Film Illiterate, wherein the proprietor records movies seen, and sporadic progress through assorted lists of the "best". Originally started after regretfully renting something forgettable for the third time. I've forgotten what, but never again! A tedious endeavour since 2005. Hello. 🙂
It starts like Shameless: Tokyo Edition; father-son duo Osamu (Lily Franky) and Shota (Jyo Kairi) do a bit of shoplifting, mother Nobuyo (Sakura Ando) isn't averse to rifling through pockets at the commercial laundry she works at. The sister (Mayu Matsuoka) works at a peep show and grandma (Kirin Kiki) supports the lot of them on her pension.
When Osamu finds a young girl named Yuri (Miyu Sasaki) outside in the freezing cold, he takes her home, where she is adopted into their unconventional but happy family.

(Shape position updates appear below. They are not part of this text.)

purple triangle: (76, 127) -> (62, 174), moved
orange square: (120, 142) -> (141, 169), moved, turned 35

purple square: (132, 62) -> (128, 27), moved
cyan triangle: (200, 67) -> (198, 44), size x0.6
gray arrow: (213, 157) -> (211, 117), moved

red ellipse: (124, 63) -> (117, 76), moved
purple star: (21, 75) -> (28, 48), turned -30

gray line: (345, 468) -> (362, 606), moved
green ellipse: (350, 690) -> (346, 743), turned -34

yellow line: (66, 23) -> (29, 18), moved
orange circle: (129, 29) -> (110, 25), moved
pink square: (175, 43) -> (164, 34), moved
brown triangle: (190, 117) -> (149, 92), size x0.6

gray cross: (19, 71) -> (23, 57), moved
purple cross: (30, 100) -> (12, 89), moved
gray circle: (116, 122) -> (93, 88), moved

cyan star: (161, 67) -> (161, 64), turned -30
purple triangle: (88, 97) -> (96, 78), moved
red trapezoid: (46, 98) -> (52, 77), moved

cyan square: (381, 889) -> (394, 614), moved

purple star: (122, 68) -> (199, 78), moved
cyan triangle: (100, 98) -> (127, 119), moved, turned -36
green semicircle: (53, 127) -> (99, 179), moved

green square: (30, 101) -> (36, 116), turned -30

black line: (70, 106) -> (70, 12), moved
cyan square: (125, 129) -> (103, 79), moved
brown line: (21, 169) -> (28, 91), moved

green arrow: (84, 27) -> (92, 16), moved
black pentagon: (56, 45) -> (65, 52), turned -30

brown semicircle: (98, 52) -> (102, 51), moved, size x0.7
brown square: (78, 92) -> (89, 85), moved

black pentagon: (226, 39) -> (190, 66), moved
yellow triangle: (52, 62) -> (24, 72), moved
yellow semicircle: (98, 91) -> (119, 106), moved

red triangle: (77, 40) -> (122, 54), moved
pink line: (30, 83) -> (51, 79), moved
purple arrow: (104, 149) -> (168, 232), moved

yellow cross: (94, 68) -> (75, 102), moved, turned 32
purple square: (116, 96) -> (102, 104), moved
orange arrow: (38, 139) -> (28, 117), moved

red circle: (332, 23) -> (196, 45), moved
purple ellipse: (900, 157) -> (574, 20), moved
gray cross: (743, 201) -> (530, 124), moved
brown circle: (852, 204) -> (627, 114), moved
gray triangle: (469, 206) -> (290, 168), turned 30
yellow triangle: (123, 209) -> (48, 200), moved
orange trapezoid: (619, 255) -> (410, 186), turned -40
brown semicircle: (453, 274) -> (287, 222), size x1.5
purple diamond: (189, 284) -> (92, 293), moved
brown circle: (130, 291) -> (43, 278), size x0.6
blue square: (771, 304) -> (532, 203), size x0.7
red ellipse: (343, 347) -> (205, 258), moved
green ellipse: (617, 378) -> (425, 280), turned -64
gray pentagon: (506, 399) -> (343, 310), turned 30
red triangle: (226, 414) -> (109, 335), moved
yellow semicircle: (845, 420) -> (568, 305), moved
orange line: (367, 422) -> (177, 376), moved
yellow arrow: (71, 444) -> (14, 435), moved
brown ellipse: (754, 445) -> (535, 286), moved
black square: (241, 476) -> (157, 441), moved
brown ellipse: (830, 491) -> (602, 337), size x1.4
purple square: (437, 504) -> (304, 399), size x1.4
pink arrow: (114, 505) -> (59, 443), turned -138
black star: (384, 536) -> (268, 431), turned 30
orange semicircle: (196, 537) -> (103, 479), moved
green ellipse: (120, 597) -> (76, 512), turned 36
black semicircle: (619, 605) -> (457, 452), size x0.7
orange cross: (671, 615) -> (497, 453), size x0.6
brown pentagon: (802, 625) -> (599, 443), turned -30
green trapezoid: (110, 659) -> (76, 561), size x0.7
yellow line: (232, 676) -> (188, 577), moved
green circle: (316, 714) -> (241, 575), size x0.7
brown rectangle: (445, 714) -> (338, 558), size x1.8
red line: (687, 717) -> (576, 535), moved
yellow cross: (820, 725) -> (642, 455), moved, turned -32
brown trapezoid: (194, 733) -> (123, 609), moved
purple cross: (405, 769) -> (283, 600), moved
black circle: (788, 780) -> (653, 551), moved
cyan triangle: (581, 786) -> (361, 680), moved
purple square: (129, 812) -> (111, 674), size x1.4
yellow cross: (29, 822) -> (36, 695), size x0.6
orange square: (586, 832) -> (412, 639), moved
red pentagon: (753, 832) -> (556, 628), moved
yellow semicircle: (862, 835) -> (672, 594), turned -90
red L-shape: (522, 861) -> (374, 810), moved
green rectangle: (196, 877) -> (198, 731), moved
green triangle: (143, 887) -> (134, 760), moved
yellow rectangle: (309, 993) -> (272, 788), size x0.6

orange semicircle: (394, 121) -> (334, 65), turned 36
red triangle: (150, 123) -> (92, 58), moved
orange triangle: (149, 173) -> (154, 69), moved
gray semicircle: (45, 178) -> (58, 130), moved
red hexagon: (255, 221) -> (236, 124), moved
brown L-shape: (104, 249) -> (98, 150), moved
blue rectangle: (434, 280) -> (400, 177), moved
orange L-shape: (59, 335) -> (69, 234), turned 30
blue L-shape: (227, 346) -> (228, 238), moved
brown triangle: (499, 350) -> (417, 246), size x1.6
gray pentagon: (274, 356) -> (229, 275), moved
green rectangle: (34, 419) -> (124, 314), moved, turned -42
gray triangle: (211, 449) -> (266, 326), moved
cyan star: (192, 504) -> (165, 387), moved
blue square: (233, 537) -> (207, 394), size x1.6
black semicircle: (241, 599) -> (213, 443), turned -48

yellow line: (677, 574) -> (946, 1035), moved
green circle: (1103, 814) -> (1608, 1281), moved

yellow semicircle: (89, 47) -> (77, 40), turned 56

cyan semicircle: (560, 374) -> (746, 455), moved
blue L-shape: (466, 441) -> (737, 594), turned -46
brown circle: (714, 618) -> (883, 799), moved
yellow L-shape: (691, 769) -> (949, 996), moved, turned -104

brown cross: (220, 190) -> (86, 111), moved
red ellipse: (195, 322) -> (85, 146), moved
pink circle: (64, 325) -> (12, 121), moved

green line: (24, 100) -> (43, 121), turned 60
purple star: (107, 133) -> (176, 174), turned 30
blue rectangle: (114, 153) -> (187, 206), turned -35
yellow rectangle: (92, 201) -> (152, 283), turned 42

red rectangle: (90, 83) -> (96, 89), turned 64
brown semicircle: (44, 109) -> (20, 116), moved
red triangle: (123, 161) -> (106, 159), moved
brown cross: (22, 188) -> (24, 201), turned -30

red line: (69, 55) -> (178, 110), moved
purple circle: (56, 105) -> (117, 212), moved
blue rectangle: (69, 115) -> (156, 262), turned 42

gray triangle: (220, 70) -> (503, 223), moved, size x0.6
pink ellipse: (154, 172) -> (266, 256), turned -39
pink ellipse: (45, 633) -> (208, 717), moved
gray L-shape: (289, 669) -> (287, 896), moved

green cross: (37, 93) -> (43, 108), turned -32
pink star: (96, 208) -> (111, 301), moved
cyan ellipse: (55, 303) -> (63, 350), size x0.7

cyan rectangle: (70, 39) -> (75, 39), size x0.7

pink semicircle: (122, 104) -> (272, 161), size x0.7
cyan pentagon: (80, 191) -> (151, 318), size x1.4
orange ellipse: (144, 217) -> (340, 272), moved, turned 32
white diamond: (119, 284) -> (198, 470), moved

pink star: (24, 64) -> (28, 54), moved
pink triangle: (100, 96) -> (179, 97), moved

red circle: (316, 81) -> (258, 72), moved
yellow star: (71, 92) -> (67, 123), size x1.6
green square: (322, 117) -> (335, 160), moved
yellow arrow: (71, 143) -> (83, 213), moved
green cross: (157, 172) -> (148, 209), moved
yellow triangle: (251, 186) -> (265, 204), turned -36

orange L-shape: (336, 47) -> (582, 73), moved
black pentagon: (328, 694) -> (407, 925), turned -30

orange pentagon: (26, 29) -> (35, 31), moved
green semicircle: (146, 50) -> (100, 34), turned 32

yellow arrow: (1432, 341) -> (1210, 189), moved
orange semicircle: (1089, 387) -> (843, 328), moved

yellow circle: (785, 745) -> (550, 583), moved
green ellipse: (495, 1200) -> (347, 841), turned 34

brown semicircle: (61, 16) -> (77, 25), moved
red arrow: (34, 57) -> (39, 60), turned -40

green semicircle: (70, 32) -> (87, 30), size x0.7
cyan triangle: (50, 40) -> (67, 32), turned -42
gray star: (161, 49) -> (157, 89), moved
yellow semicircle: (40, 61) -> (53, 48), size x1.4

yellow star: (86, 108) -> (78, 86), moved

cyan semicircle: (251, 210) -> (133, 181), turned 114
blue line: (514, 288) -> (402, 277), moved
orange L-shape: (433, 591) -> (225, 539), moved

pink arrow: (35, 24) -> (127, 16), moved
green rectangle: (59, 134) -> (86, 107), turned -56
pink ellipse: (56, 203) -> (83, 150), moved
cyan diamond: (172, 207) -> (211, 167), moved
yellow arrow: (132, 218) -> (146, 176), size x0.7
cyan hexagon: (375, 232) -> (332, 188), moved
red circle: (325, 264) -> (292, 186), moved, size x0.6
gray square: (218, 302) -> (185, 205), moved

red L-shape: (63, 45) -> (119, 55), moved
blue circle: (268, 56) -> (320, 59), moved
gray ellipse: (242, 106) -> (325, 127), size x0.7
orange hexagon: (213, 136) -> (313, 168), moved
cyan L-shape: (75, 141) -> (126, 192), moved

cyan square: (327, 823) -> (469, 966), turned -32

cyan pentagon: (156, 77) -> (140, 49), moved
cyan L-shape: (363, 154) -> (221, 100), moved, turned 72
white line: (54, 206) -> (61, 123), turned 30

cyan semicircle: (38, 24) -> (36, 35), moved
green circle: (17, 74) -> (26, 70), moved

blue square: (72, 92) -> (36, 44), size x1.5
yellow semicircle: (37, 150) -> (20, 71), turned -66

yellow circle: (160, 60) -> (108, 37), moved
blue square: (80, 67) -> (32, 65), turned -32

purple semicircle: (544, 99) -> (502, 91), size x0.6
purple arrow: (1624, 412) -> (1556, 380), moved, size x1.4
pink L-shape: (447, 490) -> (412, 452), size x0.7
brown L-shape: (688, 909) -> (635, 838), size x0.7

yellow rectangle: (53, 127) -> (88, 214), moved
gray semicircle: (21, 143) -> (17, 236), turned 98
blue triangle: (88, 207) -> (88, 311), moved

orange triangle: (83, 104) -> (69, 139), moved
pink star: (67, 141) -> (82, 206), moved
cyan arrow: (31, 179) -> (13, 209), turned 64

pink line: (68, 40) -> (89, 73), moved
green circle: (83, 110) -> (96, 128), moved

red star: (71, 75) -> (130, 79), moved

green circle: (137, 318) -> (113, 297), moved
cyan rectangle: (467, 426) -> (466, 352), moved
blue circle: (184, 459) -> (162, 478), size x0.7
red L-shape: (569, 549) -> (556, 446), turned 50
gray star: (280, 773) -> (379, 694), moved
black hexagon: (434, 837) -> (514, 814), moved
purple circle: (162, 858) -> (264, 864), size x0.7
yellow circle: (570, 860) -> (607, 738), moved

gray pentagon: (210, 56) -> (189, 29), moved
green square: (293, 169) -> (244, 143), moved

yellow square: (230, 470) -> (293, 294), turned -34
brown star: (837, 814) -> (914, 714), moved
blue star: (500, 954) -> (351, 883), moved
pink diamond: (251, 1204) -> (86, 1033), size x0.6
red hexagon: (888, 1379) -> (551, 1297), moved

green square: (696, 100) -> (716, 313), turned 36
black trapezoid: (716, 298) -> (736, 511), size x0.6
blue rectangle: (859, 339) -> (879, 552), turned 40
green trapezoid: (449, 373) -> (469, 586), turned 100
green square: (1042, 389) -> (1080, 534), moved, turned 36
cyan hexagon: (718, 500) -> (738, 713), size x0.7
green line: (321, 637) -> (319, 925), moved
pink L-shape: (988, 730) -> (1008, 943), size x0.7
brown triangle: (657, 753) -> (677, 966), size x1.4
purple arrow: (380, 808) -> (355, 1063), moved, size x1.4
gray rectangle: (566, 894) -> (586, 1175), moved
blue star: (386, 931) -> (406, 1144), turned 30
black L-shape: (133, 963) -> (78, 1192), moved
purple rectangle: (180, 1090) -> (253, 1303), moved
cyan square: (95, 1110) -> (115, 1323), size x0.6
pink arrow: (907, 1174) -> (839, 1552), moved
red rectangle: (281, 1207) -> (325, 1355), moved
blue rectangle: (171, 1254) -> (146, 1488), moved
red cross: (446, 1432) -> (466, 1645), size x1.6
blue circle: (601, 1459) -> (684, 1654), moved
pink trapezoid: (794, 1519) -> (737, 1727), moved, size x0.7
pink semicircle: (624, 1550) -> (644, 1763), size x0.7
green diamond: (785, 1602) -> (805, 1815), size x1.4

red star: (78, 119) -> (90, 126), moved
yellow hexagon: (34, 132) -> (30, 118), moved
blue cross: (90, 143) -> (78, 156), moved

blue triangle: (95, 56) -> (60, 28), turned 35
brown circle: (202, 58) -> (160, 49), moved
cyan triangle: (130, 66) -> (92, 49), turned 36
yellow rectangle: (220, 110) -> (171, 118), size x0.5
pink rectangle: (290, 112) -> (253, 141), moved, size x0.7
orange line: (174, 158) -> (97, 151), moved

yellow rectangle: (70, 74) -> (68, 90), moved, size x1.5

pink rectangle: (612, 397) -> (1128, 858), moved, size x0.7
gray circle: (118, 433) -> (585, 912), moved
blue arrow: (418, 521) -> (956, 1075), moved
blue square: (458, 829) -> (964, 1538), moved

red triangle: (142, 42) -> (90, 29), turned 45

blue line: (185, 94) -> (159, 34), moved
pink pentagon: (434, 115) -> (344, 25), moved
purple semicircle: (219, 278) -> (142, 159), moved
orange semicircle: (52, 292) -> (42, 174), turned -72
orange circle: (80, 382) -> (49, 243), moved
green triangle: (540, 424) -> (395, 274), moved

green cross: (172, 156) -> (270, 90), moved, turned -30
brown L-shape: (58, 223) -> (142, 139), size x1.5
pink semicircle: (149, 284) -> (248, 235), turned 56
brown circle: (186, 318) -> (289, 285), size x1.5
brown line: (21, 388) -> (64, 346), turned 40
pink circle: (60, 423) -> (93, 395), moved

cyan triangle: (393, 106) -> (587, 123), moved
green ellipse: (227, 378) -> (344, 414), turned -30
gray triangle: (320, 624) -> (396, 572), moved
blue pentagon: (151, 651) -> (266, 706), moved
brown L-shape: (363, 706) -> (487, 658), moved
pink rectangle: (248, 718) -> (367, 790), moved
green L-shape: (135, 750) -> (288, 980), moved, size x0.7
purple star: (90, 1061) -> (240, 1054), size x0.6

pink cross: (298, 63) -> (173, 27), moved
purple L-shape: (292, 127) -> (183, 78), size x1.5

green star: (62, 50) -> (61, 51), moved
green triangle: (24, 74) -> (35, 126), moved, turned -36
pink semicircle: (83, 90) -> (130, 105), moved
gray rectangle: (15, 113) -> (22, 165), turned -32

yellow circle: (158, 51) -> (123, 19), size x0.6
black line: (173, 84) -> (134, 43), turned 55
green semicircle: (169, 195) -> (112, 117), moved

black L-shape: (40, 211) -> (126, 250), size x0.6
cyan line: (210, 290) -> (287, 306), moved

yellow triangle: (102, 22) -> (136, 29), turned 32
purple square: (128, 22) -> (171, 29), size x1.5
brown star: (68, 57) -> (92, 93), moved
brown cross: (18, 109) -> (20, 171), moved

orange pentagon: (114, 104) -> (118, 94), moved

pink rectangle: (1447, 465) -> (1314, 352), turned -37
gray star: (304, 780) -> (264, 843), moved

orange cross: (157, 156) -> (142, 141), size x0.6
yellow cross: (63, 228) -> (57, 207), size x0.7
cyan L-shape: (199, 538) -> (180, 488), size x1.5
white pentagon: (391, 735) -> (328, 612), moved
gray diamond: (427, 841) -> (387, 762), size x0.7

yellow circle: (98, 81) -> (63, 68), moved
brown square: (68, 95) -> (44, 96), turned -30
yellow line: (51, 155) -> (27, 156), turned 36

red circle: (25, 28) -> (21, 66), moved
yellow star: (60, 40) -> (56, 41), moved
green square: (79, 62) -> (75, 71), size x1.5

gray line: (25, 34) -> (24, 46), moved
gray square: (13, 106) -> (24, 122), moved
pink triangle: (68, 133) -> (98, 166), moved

The quote is that all happy families are alike, but I've never found that to be true. No family is happy all the time; the closer you get, the more you can see the damage. Shoplifters brings us in to the family, past the superficial kindnesses to the fierce, raw, fragile love inside, to the co-dependence, to the secrets laid bare.
The Shibata's relationships are more fragile than most, and their truths darker, but they still have something beautiful.
I haven't seen a Hirokazu Kore-eda film since Nobody Knows (and won't that catalogue be a treat to catch up on). He seems to have spent the intervening decade sharpening the same themes into a razor-sharp stiletto to the heart. Just fantastic, with wonderful performances across the board but especially Sakura Ando, the luminous Mona Lisa at the centre of it all.